Block coordinate descent algorithm improves variable selection and estimation in error-in-variables regression

Medical research increasingly includes high-dimensional regression modeling with a need for error-in-variables methods. The Convex Conditioned Lasso (CoCoLasso) utilizes a reformulated Lasso objective function and an error-corrected cross-validation to enable error-in-variables regression, but requires heavy computations. Here, we develop a Block coordinate Descent Convex Conditioned Lasso (BDCoCoLasso) algorithm for modeling high-dimensional data that are only partially corrupted by measurement error. This algorithm separately optimizes the estimation of the uncorrupted and corrupted features in an iterative manner to reduce computational cost, with a specially calibrated formulation of cross-validation error.

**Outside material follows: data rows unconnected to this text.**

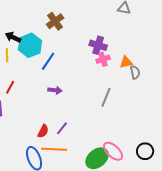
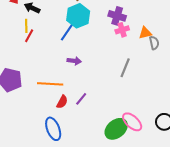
cyan hexagon: (30, 45) -> (78, 16), moved
red line: (10, 87) -> (29, 36), moved
orange line: (54, 149) -> (50, 84), moved

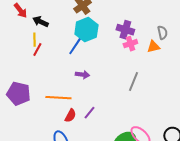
gray semicircle: (154, 43) -> (162, 33), moved

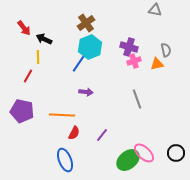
red line: (37, 50) -> (28, 76), moved
gray line: (133, 82) -> (137, 99), turned -42
purple line: (89, 113) -> (102, 135), moved

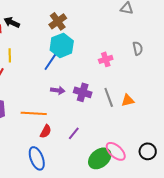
black arrow: (44, 39) -> (12, 22), moved
purple cross: (129, 47) -> (83, 92), moved
orange triangle: (157, 64) -> (128, 100), moved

Through simulations, we show that the BDCoCoLasso algorithm successfully copes with much larger feature sets than CoCoLasso, and as expected, outperforms the naive Lasso with enhanced estimation accuracy and consistency, as the intensity and complexity of measurement errors increase. Also, a new smoothly clipped absolute deviation penalization option is added that may be appropriate for some data sets. We apply the BDCoCoLasso algorithm to data selected from the UK Biobank. We develop and showcase the utility of covariate-adjusted genetic risk scores for body mass index, bone mineral density, and lifespan. We demonstrate that by leveraging more information than the naive Lasso in partially corrupted data, the BDCoCoLasso may achieve higher prediction accuracy. These innovations, together with an R package, BDCoCoLasso, make error-in-variables adjustments more accessible for high-dimensional data sets. We posit the BDCoCoLasso algorithm has the potential to be widely applied in various fields, including genomics-facilitated personalized medicine research.